Valutazione delle dichiarazioni storiche
Secondo la Corte di Giustizia dell’Unione europea, le dichiarazioni fornite nell’ambito della libertà di ricerca storica devono sempre essere valutate alla luce del contesto geografico, storico e temporale: se è perfettamente coerente sanzionare, in Germania, la negazione dell’Olocausto, non si può dire lo stesso per la contestazione del genocidio armeno, evento ormai lontano nel tempo che non ha interessato direttamente lo Stato svizzero.
Controversie sul negazionismo
Del resto, anche nei paesi in cui si è scelto di sanzionare il negazionismo, alcuni casi giurisprudenziali dimostrano come non sia affatto pacifica la legittimità costituzionale di queste fattispecie. È il caso della Francia, la cui disciplina, introdotta nel 2011, sanzionava non solo il diniego dell’Olocausto, ma anche la negazione dei crimini di genocidio, contro l’umanità e di guerra, riconosciuti come tali dalla legge. Fra questi, proprio l’eccidio degli armeni da parte dell’esercito ottomano, tema su cui l’opinione pubblica è molto sensibilizzata, in polemica con la legislazione turca che, al contrario, considera reato riconoscerne la sussistenza. Tale generico rinvio alla legge è stato dichiarato illegittimo dal Consiglio costituzionale (decisione n. 2012-647): secondo i giudici francesi, non spetta al legislatore classificare gli eventi storici, a maggior ragione quando da questa classificazione dipenda l’accertamento di una responsabilità penale.
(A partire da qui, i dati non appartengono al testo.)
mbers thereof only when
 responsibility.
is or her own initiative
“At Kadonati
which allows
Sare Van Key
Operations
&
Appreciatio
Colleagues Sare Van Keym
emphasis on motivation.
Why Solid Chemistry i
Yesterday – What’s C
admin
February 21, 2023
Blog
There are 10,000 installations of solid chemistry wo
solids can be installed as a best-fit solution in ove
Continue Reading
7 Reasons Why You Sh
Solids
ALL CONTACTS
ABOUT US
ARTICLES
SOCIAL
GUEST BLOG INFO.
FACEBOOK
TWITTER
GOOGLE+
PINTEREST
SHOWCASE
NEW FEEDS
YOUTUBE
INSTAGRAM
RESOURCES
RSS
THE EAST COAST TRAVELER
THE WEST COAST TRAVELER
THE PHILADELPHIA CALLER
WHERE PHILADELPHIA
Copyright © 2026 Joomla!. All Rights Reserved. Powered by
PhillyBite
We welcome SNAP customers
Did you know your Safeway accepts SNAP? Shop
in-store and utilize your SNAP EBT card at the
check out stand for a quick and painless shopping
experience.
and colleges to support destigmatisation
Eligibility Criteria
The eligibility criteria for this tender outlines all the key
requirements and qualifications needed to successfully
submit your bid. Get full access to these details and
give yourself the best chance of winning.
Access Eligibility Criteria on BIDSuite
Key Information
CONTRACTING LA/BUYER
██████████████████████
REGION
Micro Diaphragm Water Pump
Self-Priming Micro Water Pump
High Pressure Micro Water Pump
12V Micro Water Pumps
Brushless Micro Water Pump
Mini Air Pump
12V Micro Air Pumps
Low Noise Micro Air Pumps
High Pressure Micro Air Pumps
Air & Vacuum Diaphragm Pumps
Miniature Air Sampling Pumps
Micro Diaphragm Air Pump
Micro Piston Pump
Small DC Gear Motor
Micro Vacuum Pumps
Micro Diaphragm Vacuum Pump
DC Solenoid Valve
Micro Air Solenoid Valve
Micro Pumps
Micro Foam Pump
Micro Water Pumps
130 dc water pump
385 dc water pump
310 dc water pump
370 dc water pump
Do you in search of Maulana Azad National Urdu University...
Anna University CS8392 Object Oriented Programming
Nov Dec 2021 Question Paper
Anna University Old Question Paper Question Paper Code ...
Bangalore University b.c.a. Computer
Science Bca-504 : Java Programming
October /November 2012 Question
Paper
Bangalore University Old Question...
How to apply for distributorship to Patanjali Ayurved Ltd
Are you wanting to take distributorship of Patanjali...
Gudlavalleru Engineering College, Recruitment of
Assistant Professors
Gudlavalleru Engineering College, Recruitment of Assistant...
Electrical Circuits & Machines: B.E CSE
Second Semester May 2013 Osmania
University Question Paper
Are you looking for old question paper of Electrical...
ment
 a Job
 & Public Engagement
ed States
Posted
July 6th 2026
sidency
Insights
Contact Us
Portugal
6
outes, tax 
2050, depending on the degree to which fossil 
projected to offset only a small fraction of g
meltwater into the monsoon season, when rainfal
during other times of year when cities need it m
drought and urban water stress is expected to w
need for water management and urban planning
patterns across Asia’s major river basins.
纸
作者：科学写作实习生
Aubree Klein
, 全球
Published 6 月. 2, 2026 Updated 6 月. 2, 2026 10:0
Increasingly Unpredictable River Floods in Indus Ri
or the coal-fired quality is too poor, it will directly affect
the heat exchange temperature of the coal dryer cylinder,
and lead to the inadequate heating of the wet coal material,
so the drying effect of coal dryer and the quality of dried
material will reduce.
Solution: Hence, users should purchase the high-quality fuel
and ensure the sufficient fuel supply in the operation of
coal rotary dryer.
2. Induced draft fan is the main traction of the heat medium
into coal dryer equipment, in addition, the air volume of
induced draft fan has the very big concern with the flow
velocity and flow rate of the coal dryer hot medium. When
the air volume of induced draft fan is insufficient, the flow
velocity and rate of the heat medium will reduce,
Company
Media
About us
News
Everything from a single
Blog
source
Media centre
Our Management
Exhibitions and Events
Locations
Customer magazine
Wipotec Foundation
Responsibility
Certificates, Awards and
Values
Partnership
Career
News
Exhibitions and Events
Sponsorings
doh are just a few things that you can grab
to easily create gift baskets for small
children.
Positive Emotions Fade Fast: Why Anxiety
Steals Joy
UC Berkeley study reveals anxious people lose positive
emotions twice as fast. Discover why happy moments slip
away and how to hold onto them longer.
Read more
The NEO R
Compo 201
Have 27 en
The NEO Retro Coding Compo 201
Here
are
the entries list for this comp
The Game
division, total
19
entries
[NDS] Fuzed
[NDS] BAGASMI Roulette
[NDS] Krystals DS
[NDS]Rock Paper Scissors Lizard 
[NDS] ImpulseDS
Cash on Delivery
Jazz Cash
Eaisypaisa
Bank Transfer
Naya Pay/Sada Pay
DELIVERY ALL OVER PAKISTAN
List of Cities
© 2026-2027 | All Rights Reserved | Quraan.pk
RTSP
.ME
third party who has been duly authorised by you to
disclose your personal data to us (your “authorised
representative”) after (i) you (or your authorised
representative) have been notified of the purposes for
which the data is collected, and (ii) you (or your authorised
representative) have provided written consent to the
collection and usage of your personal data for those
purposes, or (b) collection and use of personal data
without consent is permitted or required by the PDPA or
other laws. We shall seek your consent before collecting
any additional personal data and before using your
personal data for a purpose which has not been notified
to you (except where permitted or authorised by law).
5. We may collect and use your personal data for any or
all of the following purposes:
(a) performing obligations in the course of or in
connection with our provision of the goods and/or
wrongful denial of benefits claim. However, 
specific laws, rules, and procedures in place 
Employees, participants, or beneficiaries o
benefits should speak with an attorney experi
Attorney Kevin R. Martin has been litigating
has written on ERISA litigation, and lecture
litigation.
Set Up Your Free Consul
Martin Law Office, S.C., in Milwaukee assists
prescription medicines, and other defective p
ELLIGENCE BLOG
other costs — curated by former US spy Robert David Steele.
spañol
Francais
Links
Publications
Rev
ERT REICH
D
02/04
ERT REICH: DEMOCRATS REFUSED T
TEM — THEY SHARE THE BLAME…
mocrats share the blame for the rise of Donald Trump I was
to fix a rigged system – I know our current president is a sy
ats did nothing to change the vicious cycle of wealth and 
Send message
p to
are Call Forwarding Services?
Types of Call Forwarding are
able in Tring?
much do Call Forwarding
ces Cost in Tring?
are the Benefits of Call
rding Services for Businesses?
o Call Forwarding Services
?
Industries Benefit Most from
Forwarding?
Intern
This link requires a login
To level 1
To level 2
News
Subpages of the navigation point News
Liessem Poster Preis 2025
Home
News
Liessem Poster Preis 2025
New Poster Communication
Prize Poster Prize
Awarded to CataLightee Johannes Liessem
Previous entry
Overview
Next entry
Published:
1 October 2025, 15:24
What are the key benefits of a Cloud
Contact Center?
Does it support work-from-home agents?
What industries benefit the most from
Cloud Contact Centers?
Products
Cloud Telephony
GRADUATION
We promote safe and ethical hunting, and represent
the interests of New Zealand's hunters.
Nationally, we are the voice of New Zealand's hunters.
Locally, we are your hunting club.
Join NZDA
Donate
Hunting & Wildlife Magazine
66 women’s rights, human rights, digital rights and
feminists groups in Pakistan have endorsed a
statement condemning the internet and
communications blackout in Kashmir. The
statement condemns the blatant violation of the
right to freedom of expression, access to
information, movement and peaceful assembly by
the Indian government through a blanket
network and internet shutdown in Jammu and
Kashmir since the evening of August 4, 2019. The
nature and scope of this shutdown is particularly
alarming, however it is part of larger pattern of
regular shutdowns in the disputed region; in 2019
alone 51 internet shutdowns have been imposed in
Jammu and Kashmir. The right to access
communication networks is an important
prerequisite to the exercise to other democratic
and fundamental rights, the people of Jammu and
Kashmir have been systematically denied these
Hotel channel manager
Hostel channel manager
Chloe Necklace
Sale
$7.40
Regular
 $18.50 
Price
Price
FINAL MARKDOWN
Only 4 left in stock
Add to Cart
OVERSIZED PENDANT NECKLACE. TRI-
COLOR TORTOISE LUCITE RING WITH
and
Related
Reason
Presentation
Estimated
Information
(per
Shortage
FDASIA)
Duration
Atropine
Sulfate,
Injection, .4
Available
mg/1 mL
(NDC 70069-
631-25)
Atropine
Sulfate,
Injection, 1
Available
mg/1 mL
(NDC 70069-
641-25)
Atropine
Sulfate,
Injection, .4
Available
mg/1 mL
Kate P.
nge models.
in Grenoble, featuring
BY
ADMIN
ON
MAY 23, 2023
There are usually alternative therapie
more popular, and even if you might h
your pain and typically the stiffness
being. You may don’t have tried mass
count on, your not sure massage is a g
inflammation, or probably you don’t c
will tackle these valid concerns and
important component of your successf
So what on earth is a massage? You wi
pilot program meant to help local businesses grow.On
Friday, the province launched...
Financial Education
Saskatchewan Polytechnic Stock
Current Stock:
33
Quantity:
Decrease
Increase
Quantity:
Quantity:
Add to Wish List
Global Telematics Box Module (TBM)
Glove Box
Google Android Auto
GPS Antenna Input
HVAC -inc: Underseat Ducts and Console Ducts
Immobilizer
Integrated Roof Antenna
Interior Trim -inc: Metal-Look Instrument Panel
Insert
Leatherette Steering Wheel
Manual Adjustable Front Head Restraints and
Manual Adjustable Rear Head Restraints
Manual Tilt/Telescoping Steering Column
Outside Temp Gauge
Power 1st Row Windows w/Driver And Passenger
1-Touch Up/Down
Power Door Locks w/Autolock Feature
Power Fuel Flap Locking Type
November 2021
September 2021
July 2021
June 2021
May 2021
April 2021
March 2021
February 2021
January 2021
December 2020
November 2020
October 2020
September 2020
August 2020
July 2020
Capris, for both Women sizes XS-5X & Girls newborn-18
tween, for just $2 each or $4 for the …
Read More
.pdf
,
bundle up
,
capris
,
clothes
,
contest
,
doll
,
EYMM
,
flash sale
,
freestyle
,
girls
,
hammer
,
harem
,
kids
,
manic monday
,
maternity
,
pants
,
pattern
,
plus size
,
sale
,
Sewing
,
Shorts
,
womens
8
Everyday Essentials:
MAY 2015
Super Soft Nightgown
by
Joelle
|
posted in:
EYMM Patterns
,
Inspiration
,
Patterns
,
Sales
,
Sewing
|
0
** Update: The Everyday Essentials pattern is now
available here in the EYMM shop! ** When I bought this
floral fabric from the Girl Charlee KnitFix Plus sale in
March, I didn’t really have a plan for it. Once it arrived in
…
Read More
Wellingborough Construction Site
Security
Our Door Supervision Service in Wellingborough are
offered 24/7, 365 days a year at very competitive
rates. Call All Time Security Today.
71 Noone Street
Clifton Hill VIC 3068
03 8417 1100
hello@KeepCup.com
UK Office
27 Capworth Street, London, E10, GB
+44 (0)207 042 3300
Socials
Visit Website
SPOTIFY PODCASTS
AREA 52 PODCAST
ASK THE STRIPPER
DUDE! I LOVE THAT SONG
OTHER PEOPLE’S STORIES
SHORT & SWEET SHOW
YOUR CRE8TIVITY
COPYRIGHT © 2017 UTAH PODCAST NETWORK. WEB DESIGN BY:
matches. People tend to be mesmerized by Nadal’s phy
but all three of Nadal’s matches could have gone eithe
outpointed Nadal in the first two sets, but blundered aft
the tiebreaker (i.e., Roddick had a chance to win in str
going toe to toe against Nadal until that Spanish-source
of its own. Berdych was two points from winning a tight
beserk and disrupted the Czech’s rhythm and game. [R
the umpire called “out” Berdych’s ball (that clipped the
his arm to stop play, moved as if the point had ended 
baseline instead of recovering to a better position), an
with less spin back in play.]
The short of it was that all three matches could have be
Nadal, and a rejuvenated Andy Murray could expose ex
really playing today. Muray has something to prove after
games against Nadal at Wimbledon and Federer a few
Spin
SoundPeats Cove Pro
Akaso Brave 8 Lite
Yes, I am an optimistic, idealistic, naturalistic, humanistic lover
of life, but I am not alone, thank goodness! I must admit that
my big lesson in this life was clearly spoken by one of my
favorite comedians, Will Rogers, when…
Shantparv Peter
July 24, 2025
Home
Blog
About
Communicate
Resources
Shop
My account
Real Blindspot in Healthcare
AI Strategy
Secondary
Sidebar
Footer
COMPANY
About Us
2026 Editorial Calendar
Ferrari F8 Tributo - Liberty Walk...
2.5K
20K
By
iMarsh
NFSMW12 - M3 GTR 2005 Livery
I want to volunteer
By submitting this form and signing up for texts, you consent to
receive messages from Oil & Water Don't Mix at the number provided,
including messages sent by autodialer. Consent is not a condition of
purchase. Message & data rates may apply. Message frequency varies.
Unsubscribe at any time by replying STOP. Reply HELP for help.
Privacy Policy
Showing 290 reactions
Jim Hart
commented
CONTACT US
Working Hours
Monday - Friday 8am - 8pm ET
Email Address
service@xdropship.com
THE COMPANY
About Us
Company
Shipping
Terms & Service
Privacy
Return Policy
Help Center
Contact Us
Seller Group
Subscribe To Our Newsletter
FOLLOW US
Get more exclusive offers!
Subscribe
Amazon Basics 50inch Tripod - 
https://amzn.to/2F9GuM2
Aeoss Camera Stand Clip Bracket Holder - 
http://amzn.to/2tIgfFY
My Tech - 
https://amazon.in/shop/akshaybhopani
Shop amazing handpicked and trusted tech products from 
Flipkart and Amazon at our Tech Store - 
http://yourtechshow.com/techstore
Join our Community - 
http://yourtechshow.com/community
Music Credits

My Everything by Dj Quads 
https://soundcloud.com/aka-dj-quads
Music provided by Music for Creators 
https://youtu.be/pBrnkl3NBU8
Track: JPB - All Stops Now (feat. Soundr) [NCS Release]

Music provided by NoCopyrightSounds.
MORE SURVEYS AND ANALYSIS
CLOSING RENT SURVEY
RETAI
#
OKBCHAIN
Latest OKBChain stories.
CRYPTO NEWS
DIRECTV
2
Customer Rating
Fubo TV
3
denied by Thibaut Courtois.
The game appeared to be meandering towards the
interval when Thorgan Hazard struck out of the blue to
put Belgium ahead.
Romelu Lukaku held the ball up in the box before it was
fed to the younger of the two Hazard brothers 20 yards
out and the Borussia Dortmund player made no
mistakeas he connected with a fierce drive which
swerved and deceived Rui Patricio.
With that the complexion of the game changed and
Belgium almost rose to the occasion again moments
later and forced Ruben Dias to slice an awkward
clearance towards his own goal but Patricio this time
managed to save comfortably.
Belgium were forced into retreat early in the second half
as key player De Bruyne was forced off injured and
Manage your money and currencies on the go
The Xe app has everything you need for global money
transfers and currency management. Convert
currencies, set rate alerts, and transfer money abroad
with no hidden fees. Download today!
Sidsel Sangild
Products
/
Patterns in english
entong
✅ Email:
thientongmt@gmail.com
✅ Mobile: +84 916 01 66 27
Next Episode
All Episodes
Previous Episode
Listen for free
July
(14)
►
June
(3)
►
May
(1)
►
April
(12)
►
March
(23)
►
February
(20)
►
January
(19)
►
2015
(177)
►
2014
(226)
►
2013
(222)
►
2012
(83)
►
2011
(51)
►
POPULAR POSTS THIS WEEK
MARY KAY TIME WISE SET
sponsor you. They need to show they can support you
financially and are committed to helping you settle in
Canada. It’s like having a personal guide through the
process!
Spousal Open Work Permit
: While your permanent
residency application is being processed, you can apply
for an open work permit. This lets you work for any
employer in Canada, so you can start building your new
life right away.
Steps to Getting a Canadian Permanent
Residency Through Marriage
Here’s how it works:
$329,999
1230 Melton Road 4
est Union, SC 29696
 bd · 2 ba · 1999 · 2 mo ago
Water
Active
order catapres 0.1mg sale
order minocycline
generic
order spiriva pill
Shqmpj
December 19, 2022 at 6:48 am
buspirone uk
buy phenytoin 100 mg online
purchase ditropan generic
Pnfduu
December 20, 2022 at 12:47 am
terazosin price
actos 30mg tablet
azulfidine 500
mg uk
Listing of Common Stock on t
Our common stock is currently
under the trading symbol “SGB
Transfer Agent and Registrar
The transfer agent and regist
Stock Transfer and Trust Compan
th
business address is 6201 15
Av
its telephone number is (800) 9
Giurisprudenza spagnola sul negazionismo
Anche il Tribunale costituzionale spagnolo (sentenza 235/2007) ha dichiarato illegittimo il reato di negazionismo perché in violazione della libertà di ricerca storiografica, ritenendo invece legittima la norma, simile ma non identica, che sanziona la giustificazione di fatti di genocidio. Il Tribunale ha così distinto fra l’indagine scientifica su fatti storicamente accaduti, per ciò stesso non punibile, dall’espressione di semplici opinioni (giudizi di valore), suscettibili a determinate condizioni di essere sanzionate penalmente.
Domande da interrogazione
- Qual è il principio fondamentale secondo cui devono essere valutate le dichiarazioni storiche?
- Qual è la posizione della giurisprudenza francese riguardo al negazionismo?
- Come si differenzia la posizione della giurisprudenza spagnola rispetto a quella francese sul negazionismo?
Le dichiarazioni storiche devono essere valutate in base al contesto geografico, storico e temporale, come stabilito dalla Corte di Giustizia dell’Unione europea.
La giurisprudenza francese ha dichiarato illegittima la sanzione del negazionismo, affermando che non spetta al legislatore classificare eventi storici, specialmente quando ciò influisce sulla responsabilità penale (decisione n. 2012-647).
Il Tribunale costituzionale spagnolo ha dichiarato illegittimo il reato di negazionismo per violazione della libertà di ricerca storica, ma ha ritenuto legittima la sanzione per la giustificazione di fatti di genocidio, distinguendo tra indagine scientifica e opinioni personali.